Introduction

Chemotherapy-induced nausea and vomiting (CINV) is a common side effect that can result in suboptimal cancer treatment and affect the patient’s quality of life [1,2,3]. However, prophylactic anti-emetic drugs have been significantly improved over the years and can now reduce CINV from 80 to 35% in patients receiving highly and moderately emetogenic chemotherapy [4].

Olanzapine is now a standard anti-emetic agent for CINV prevention. It is an antipsychotic drug that centrally blocks multiple neurotransmitters involved in CINV [5, 6]. Several studies showed that when olanzapine was used with dexamethasone and 5-HT3 antagonist, it was effective in preventing CINV [7,8,9,10,11]. Among these trials, two-phase 3 trials demonstrated the efficacy of olanzapine when used with palonosetron (a 5-HT3 antagonist) and dexamethasone with or without aprepitant (an NK1 antagonist) [12, 13]. As a result, these anti-emetic regimens have been recommended for CINV prevention in patients receiving highly emetogenic chemotherapy (HEC) [14, 15]. However, in resource-limited setting, this regimen is unattainable due to the cost of palonosetron and NK-1 antagonists. An alternative regimen is much needed to prevent CINV in patients on HEC.

Ondansetron is a first-generation 5-HT3 antagonist used to prevent CINV. Since there are lots of generic ondansetron available in the market, therefore it is much more accessible than palonosetron. However, as compared to palonosetron, it has a shorter half-life and can cause QTc interval prolongation, an overlapping side effect with olanzapine [16, 17].

Thus, this prospective, crossover, randomized study assessed the efficacy and safety of adding olanzapine to ondansetron and dexamethasone to prevent CINV in patients receiving HEC.

Method

Study design and patients

This double-blind, placebo-controlled, crossover study assessed the efficacy and safety of olanzapine versus matching placebo adjunct to ondansetron and dexamethasone as an anti-emetic regimen to prevent CINV in patients receiving HEC at the King Chulalongkorn Memorial Hospital.

Patients aged 18 years or older with cancer who had not received chemotherapy were eligible if they were scheduled to receive adriamycin–cyclophosphamide (adriamycin 60 mg/m2 and cyclophosphamide 600 mg/m2, AC) or high-dose cisplatin (> 70 mg/m2) regimens.
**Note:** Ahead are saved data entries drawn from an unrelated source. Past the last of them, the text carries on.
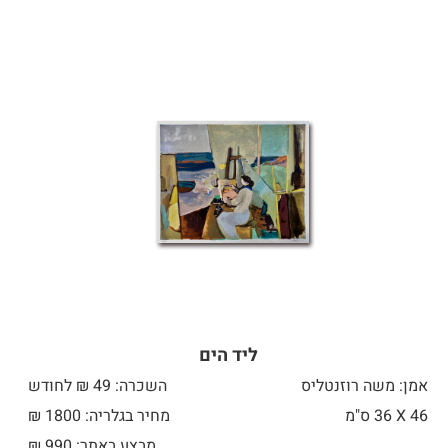
ליד הים
אמן: משה רוזנטליס
השכרה: 49 ₪ לחודש
46 X
36 ס"מ
מחיר בגלריה: 1800 ₪
מבצע באתר:
990
₪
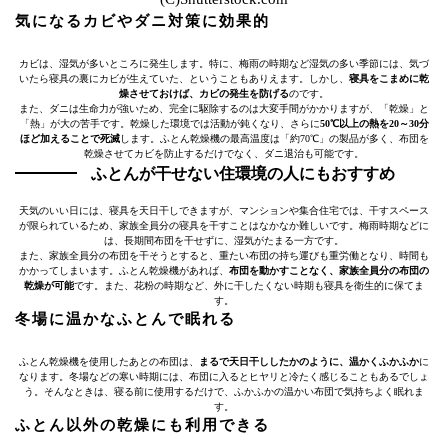
気になるカビやダニ対策に効果的
カビは、湿気が多いところに発生します。特に、梅雨の時期など湿気の多い季節には、気づ
いたら寝具の裏にカビが生えていた、ということもありえます。しかし、
寝具をこまめに乾
燥させておけば、カビの発生を防げる
のです。
また、ダニは生命力が強いため、完全に駆除するのは大変手間がかかりますが、「乾燥」と
「熱」が大の苦手です。乾燥した環境では活動が鈍くなり、さらに
50℃以上の熱を20～30分
ほど加えることで死滅
します。ふとん乾燥機の最高温度は「約70℃」の製品が多く、布団を
乾燥させてカビを防止するだけでなく、ダニ退治も可能です。
ふとんが干せない住環境の人にもおすすめ
天気のいい日には、寝具を天日干しできますが、マンションや集合住宅では、干すスペース
が限られているため、家族全員分の寝具を干すことはなかなか難しいです。梅雨時期などに
は、長期間布団を干せずに、湿気がたまる一方です。
また、家族全員分の布団を干そうとすると、重たい布団の持ち運びも重労働となり、時間も
かかってしまいます。ふとん乾燥機があれば、
布団を動かすことなく、家族全員分の布団の
乾燥が可能
です。また、花粉の時期など、外に干したくない時期も寝具を衛生的に保てま
す。
冬場に温かなふとんで眠れる
ふとん乾燥機を使用したあとの布団は、
まるで天日干ししたかのように、温かくふかふか
に
なります。冬場などの寒い時期には、布団に入るとヒヤリと冷たく感じることもあるでしょ
う。そんなときは、寝る前に使用するだけで、ふかふかの温かい布団で気持ちよく眠れま
す。
ふとん以外の乾燥にも利用できる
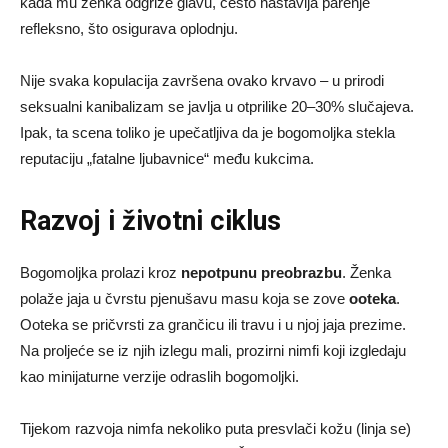
kada mu ženka odgrize glavu, često nastavlja parenje
refleksno, što osigurava oplodnju.
Nije svaka kopulacija završena ovako krvavo – u prirodi
seksualni kanibalizam se javlja u otprilike 20–30% slučajeva.
Ipak, ta scena toliko je upečatljiva da je bogomoljka stekla
reputaciju „fatalne ljubavnice“ među kukcima.
Razvoj i životni ciklus
Bogomoljka prolazi kroz
nepotpunu preobrazbu
. Ženka
polaže jaja u čvrstu pjenušavu masu koja se zove
ooteka
.
Ooteka se pričvrsti za grančicu ili travu i u njoj jaja prezime.
Na proljeće se iz njih izlegu mali, prozirni nimfi koji izgledaju
kao minijaturne verzije odraslih bogomoljki.
Tijekom razvoja nimfa nekoliko puta presvlači kožu (linja se)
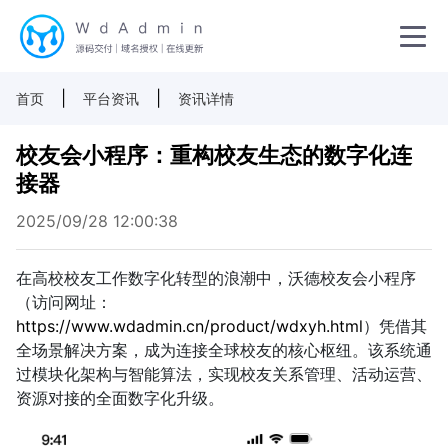
|
|
首页
平台资讯
资讯详情
校友会小程序：重构校友生态的数字化连
接器
2025/09/28 12:00:38
在高校校友工作数字化转型的浪潮中，沃德校友会小程序
（访问网址：
https://www.wdadmin.cn/product/wdxyh.html
）凭借其
全场景解决方案，成为连接全球校友的核心枢纽。该系统通
过模块化架构与智能算法，实现校友关系管理、活动运营、
资源对接的全面数字化升级。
The patients with at least creatine clearance of 60 mL/min, aspartate and alanine aminotransferase levels no more than three times the upper limit of the normal range, and had an absolute neutrophil count of at least 1500 per mm3 were enrolled into the study. Patients with nausea and vomiting within 24 h, upper gastrointestinal malignancy causing nausea and vomiting, brain metastases or any neurological disease, psychosis, chronic alcoholism, allergy to olanzapine, QTc prolongation (corrected QT was calculated with Bazett’s formula; prolongation was defined as greater than 450 ms), significant heart disease, and uncontrolled diabetes mellitus were excluded from the study. The study also excluded patients who had chest or abdominal irradiation, on antipsychotic drugs, and/or on quinolone antibiotics.

Randomization, masking and treatment regimen

Patients were enrolled via the permuted block randomization procedure by computerized method. The stratification factor was chemotherapy regimen, AC or high-dose cisplatin. Both investigators and patients were blinded to the treatment regimens. The patients were randomly assigned in 1:1 ratio to receive olanzapine or matching placebo. Upon the second cycle of chemotherapy, those who initially received olanzapine now received the matching placebo while the other group who were on matching placebo now received olanzapine. The patients received olanzapine 10 mg tablet or a matching placebo per oral, ondansetron 8 mg intravenously and dexamethasone 20 mg intravenously for 30 min before starting chemotherapy. On days 2–4 of chemotherapy, the patients received olanzapine 10 mg tablet or a matching placebo once daily with dexamethasone 4 mg tablet twice daily.

Study endpoints

The primary endpoints were the first-cycle complete response (CR) rates in acute, delayed and overall phases of treatment. CR was defined as no emesis and no use of rescue drug.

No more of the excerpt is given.